What the exercise asks: Look through the data below for the line with "TEE THỂ THAO" and the line with "ชมรมความผิดปกติทางอารมณ์แห่งประเทศไทย", then output those two and all lines in between, exactly as written.

=== Dataset records ===

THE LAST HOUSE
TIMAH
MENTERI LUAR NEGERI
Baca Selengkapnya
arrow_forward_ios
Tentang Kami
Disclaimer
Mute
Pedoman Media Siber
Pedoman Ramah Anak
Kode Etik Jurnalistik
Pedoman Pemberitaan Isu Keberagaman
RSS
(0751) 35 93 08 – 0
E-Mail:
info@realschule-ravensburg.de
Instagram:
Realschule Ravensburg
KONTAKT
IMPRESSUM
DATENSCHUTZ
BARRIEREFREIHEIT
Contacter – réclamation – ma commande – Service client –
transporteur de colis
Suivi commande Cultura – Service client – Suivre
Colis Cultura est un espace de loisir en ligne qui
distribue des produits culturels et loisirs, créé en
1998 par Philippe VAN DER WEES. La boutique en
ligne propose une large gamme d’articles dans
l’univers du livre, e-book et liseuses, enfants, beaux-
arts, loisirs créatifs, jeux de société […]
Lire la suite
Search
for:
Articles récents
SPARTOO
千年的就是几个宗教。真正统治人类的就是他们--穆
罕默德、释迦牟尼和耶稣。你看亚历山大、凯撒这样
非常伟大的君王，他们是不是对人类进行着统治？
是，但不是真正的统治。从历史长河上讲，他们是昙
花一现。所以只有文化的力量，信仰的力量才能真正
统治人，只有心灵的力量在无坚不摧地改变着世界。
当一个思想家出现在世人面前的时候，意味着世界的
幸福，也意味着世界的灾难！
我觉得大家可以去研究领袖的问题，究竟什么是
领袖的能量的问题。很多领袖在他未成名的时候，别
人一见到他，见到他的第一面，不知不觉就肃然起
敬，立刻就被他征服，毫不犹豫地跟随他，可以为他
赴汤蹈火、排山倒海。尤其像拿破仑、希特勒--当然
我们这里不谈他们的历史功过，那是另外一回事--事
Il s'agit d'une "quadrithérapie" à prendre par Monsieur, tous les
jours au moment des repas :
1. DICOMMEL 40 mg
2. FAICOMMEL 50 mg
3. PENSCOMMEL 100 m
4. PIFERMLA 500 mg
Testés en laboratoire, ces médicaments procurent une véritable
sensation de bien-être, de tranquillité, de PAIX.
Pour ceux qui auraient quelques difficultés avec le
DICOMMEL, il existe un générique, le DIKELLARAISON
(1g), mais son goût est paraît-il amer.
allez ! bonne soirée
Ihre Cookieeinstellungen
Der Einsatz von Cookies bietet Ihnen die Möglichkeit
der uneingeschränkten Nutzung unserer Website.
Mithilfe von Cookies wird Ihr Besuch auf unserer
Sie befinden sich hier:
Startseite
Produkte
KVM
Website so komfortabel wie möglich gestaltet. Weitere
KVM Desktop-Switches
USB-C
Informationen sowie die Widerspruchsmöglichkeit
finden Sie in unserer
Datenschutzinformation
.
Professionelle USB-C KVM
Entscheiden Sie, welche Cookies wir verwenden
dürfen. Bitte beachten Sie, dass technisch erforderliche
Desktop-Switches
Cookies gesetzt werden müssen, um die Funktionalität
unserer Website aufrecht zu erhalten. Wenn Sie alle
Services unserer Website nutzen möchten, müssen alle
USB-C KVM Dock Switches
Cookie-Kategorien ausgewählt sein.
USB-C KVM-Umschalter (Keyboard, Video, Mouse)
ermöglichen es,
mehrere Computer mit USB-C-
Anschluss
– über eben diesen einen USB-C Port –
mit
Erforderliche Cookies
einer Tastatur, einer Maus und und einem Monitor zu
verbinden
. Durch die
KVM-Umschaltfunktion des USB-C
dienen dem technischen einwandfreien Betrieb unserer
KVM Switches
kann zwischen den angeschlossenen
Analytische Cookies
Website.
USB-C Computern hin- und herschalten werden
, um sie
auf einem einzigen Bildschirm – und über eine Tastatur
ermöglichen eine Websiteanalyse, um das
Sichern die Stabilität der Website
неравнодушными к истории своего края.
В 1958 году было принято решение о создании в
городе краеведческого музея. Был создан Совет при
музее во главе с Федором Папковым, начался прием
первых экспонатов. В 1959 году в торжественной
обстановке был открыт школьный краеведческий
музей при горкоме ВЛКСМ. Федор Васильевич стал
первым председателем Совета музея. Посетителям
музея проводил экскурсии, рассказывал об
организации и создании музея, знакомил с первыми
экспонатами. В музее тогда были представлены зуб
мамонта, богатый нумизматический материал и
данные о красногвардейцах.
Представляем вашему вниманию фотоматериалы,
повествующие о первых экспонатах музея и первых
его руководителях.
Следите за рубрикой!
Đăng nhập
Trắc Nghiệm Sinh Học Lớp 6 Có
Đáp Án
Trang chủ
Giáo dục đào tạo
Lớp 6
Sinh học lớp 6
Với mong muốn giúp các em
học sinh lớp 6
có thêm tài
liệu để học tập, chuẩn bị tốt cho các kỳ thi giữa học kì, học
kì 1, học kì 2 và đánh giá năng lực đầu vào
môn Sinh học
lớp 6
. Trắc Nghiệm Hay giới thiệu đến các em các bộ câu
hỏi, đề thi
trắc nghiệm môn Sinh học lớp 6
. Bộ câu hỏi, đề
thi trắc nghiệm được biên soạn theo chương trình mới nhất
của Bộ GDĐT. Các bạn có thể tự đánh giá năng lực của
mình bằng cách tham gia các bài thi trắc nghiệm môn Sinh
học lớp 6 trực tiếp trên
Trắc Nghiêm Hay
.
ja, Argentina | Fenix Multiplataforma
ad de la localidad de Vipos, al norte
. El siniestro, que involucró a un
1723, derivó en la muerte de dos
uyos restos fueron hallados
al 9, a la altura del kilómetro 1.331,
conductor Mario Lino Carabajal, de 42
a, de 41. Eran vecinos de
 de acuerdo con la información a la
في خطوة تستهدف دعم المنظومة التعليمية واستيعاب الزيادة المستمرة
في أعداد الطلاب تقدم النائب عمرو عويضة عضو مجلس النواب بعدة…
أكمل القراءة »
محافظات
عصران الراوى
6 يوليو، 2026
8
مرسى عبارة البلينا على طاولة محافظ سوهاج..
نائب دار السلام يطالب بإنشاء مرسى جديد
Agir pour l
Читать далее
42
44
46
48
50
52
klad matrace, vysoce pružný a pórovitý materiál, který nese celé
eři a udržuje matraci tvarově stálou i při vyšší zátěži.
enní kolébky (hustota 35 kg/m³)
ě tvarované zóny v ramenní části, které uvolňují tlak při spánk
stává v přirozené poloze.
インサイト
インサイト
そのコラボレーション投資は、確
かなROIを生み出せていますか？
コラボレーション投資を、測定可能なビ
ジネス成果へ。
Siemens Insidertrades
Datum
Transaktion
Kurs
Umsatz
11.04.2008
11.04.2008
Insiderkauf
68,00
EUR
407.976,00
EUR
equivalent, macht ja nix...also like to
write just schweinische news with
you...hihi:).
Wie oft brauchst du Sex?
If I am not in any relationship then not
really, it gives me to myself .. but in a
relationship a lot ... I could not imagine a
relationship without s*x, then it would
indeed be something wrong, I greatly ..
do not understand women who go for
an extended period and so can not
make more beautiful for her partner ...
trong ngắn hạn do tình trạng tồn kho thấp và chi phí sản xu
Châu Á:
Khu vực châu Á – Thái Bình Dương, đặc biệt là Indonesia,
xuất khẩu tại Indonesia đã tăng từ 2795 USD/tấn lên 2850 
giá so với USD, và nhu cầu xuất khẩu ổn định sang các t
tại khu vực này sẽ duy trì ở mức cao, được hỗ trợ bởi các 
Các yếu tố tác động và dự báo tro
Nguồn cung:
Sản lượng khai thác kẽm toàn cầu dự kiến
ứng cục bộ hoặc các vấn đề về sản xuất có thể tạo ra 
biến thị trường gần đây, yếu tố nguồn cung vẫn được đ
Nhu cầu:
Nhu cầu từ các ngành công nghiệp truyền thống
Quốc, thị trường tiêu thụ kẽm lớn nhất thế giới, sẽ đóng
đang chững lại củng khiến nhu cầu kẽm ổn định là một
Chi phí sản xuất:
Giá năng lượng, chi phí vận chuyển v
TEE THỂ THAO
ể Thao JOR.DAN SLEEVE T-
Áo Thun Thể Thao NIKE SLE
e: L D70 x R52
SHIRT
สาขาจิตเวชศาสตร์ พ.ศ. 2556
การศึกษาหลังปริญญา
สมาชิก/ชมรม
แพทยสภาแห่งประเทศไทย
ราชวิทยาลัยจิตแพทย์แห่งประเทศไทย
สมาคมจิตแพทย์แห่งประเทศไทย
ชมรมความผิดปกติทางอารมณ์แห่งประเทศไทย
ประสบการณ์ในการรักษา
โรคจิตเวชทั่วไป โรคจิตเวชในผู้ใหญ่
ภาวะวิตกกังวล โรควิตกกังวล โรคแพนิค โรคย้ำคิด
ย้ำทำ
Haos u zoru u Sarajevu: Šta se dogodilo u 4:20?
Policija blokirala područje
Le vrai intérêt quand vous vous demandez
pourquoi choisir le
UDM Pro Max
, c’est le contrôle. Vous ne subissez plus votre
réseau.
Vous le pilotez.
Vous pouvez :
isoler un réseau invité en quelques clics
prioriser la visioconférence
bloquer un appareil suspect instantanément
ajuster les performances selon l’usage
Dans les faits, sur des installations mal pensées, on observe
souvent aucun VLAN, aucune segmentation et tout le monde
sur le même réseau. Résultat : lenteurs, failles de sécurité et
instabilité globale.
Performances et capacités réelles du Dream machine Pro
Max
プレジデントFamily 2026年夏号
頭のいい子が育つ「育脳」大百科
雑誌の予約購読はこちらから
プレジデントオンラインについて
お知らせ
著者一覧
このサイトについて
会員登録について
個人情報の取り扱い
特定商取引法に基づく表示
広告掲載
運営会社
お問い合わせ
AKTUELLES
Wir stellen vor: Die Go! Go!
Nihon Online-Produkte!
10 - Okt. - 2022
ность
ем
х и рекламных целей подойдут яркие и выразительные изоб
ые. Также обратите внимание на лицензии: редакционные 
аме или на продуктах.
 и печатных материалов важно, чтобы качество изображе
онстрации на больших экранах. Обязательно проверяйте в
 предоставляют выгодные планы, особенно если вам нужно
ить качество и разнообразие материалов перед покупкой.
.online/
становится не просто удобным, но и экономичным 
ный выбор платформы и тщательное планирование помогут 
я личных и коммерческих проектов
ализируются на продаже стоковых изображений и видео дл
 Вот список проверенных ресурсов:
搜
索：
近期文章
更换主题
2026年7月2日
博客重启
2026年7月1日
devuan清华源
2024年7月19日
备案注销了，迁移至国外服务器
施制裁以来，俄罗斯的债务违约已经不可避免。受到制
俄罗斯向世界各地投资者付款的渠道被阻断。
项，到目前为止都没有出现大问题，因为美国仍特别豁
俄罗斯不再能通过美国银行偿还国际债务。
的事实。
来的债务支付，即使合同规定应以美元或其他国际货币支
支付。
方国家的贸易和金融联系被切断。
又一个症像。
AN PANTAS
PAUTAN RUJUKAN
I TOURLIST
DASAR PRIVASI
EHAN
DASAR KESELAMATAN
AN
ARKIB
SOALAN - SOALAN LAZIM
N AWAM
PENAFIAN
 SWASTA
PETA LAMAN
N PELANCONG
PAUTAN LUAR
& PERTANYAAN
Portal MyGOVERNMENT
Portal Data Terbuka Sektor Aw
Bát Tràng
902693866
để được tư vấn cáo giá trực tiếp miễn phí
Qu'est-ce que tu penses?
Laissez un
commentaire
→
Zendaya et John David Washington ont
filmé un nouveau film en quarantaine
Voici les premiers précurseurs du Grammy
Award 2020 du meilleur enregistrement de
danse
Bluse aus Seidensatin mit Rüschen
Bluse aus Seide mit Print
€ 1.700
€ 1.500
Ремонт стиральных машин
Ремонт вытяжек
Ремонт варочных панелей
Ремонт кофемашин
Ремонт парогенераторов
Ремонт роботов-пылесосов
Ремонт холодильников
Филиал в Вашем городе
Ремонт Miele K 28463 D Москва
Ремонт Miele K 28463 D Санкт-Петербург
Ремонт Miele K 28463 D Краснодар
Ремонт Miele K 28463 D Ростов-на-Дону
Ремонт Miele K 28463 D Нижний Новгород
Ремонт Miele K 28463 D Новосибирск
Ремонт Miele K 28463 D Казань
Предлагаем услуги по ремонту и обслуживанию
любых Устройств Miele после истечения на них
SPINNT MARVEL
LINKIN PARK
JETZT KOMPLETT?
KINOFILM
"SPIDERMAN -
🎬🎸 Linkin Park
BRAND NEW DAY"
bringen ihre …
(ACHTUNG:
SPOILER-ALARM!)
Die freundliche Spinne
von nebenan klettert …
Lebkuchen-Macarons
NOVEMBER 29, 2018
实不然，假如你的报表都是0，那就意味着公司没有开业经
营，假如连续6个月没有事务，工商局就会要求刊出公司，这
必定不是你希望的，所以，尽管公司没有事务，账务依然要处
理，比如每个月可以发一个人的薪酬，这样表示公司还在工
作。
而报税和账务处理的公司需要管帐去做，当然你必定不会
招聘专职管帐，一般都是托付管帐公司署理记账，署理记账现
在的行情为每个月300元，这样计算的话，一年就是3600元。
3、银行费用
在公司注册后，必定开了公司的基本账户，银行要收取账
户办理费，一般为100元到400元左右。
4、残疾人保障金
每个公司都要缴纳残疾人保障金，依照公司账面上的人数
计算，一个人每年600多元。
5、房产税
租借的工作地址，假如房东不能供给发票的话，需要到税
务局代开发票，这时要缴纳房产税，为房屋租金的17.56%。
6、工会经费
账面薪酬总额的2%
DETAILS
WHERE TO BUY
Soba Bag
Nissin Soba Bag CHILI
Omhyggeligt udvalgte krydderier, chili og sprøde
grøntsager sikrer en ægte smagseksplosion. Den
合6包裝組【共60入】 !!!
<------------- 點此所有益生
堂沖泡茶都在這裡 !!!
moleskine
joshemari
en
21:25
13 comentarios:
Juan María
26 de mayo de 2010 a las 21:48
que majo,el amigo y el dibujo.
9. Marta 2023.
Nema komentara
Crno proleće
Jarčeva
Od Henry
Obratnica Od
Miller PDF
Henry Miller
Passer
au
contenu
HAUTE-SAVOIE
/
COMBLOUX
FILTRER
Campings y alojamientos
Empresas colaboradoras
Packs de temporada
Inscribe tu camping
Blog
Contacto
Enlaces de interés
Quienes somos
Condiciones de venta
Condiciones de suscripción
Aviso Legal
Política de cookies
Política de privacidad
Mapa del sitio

===

Output of the exercise:
TEE THỂ THAO
ể Thao JOR.DAN SLEEVE T-
Áo Thun Thể Thao NIKE SLE
e: L D70 x R52
SHIRT
สาขาจิตเวชศาสตร์ พ.ศ. 2556
การศึกษาหลังปริญญา
สมาชิก/ชมรม
แพทยสภาแห่งประเทศไทย
ราชวิทยาลัยจิตแพทย์แห่งประเทศไทย
สมาคมจิตแพทย์แห่งประเทศไทย
ชมรมความผิดปกติทางอารมณ์แห่งประเทศไทย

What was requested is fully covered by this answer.